As ticket holders for the Great American Beer Festival gear up for three days of beer saturation, it's easy to see why beer is on our brain. But those who can't make it to the annual extravaganza of fermented beverages should consider eating their hops instead...or at least nibble on tasty snacks that are either inspired by beer or made with the stuff. These five items can all be taken to go, and offer the chance to try Colorado beer without stepping inside the Colorado Convention Center, or a bar, this weekend.
As part of The Real Dill's Briners & Brewers series, owners Justin Park and Tyler DuBois paired with Crooked Stave Artisan Beer Project to create the ultimate beer cuke. Enter Colorado Wild Sage Pickles, a marriage of cucumbers with the same herbs and ingredients that flavor the Crooked Stave's Colorado Wild Sage Brett Saison. Like the beer, these pickles feature lemongrass, sage, hops, lemon and a dash of malt to help give them a slightly spicy, tart and mouth-watering quality. They taste like someone marinated a cucumber in a glass of the beer, minus the alcohol. While the pickles are sold out on the Real Dill's website, there might still be a few floating around at retail stores. Or keep an eye out on the website for new beery pickles in the series.
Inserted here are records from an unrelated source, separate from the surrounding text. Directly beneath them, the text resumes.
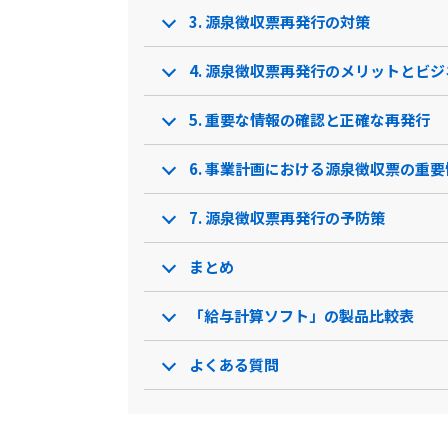
3. 源泉徴収票再発行の対策
資料ダウンロード
クラウド型ソフト
クラウ
ソフト種別
4. 源泉徴収票再発行のメリットとビ
5. 重要な情報の確認と正確な再発行
PCブラウザ
スマートフォ
PCブラウ
推奨環境
ンブラウザ
6. 事業計画における源泉徴収票の重要
7. 源泉徴収票再発行の予防策
電話 /
メール /
チャット
電話 /
メ
サポート
/
/
まとめ
「給与計算ソフト」の製品比較表
よくある質問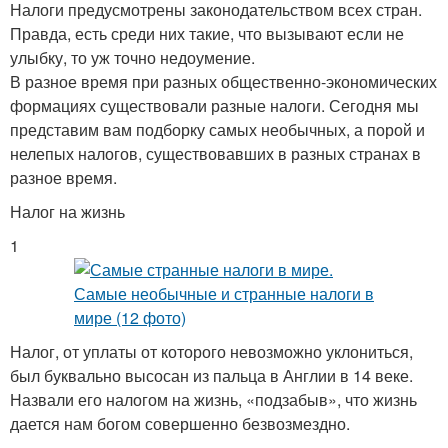
Налоги предусмотрены законодательством всех стран.
Правда, есть среди них такие, что вызывают если не
улыбку, то уж точно недоумение.
В разное время при разных общественно-экономических
формациях существовали разные налоги. Сегодня мы
представим вам подборку самых необычных, а порой и
нелепых налогов, существовавших в разных странах в
разное время.
Налог на жизнь
1
Налог, от уплаты от которого невозможно уклониться,
был буквально высосан из пальца в Англии в 14 веке.
Назвали его налогом на жизнь, «подзабыв», что жизнь
дается нам богом совершенно безвозмездно.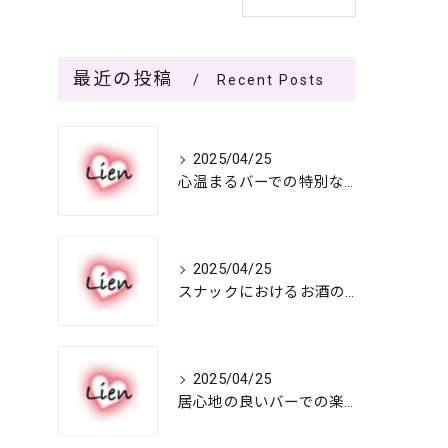
最近の投稿
Recent Posts
2025/04/25
心温まるバーでの特別なひととき
2025/04/25
スナックにおけるお酒の多彩さと楽しみ方
2025/04/25
居心地の良いバーでの楽しみ方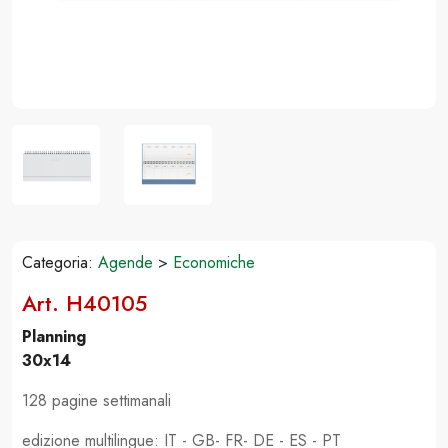
Categoria:
Agende
>
Economiche
Art. H40105
Planning
30x14
128 pagine settimanali
edizione multilingue: IT - GB- FR- DE - ES - PT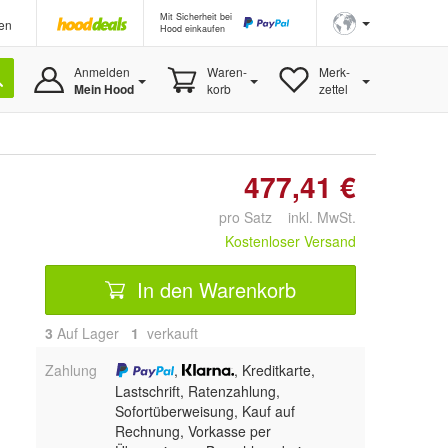
Mit Sicherheit bei
en
Hood einkaufen
Anmelden
Waren-
Merk-
Mein Hood
korb
zettel
477,41 €
pro Satz inkl. MwSt.
Kostenloser Versand
In den Warenkorb
3
Auf Lager
1
 verkauft
Zahlung
,
, Kreditkarte,
Lastschrift, Ratenzahlung,
Sofortüberweisung,
Kauf auf
Rechnung, Vorkasse per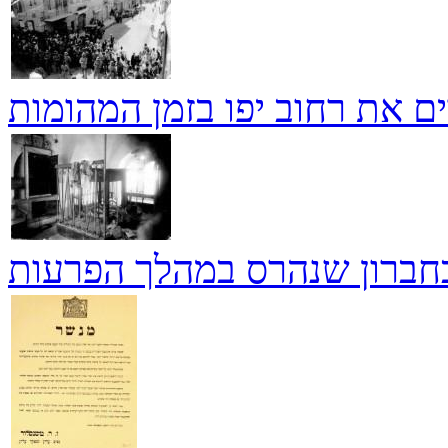
ם את רחוב יפו בזמן המהומות
חברון שנהרס במהלך הפרעות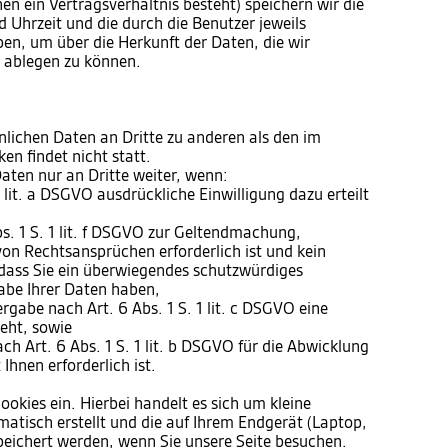
en ein Vertragsverhältnis besteht) speichern wir die
 Uhrzeit und die durch die Benutzer jeweils
, um über die Herkunft der Daten, die wir
t ablegen zu können.
nlichen Daten an Dritte zu anderen als den im
n findet nicht statt.
aten nur an Dritte weiter, wenn:
 1 lit. a DSGVO ausdrückliche Einwilligung dazu erteilt
s. 1 S. 1 lit. f DSGVO zur Geltendmachung,
on Rechtsansprüchen erforderlich ist und kein
dass Sie ein überwiegendes schutzwürdiges
abe Ihrer Daten haben,
tergabe nach Art. 6 Abs. 1 S. 1 lit. c DSGVO eine
teht, sowie
ach Art. 6 Abs. 1 S. 1 lit. b DSGVO für die Abwicklung
Ihnen erforderlich ist.
ookies ein. Hierbei handelt es sich um kleine
matisch erstellt und die auf Ihrem Endgerät (Laptop,
peichert werden, wenn Sie unsere Seite besuchen.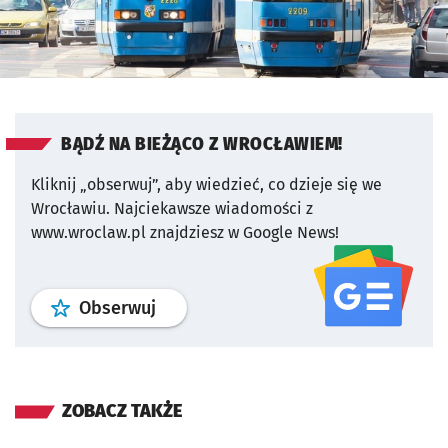
BĄDŹ NA BIEŻĄCO Z WROCŁAWIEM!
Kliknij „obserwuj”, aby wiedzieć, co dzieje się we
Wrocławiu.
Najciekawsze wiadomości z
www.wroclaw.pl znajdziesz w Google News!
profil
google news
serwisu wroclaw
Obserwuj
ZOBACZ TAKŻE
Coffee and beer? You usually don't see these two things together unless it's as a hangover cure or strong breakfast stout, but Phil Goodlaxson at Corvus Coffee decided to add hops to a recent batch of cold brew. "It’s kind of an interesting story about how that came to be," says Goodlaxson. "I was doing a lot of beer events early on, and for one of the South Denver beer fests, I decided to make something more 'beer-y' on a whim, and so we went to a local homebrew store and bought some hops, dry-hopped some cold brew and ordered a stamp to make some pretty basic labels for the bottles." Now anyone can try the stuff by heading to one of the Corvus Coffee shops (1740 South Broadway or 4925 South Newport Street) or seeking it out at some of the city's finer markets. "It was something I was planning on doing only once, and it led to what is now a million-dollar cold-brew business," Goodlaxson says. "I may never have bottled cold brew at all if it wasn’t for that original hopped coffee."
Beer-Infused Ice Cream
Every year, Sweet Action Ice Cream doles out a handful of beer-infused ice creams in honor of the Great American Beer Festival, and this year is no different. The full list of flavors that owner Chia Basinger is making at his Baker-neighborhood shop hasn't been released yet, but in 2016 he whipped up Butter Pecan Maple Porter made with Renegade Brewing's Pancakes Maple Porter; Vegan Colorado Peach Ale with Copper Kettle Brewing's Peach Golden Ale; and Honey Nutmeg Sour Red with Black Project's Voodoo Sour Red. Get the ice cream in a cone or take a six-pack to go. Also whipping up great beer ice cream is Gerry Kim at Frozen Matter in Uptown. Take a pint of the Milk Chocolate Stout (made with Left Hand Brewing's Milk Stout) home, or stay for a beer float, which can be made with any ice cream. It's the best adult soda-shop treat ever.
Salami Laced With Ale
Wine has been used in charcuterie for decades, so it was only a matter of time before someone started using beer to flavor cured meats. You can taste this pairing in the Colorado Sour Ale Salami coming out of Elevation Meats in Denver. Made with Trinity Brewing's Seven Day Sour, the pork-based salami offers meat and beer lovers a tasty marriage of two great products. To try this delectable blend, look for it at specialty shops around town or order online; you can visit The Preservery and Culture Meats & Cheeses to sample before you buy.
Beer Brats: Coming Soon
For a while now, Jensen Cummings of Brewed Food has been working with the folks behind Tender Belly to create a line of beer-spiked brats. The process has been slow, and the team is still trying to perfect it before packaging and selling the meat on the market. "Our IPL [India Pale Lager] brats are not available for retail just yet, and we have only been sampling and testing in very few select accounts," says Stephanie Duffy, Tender Belly's sales manager, in an email. "They will be ready to share with the world soon."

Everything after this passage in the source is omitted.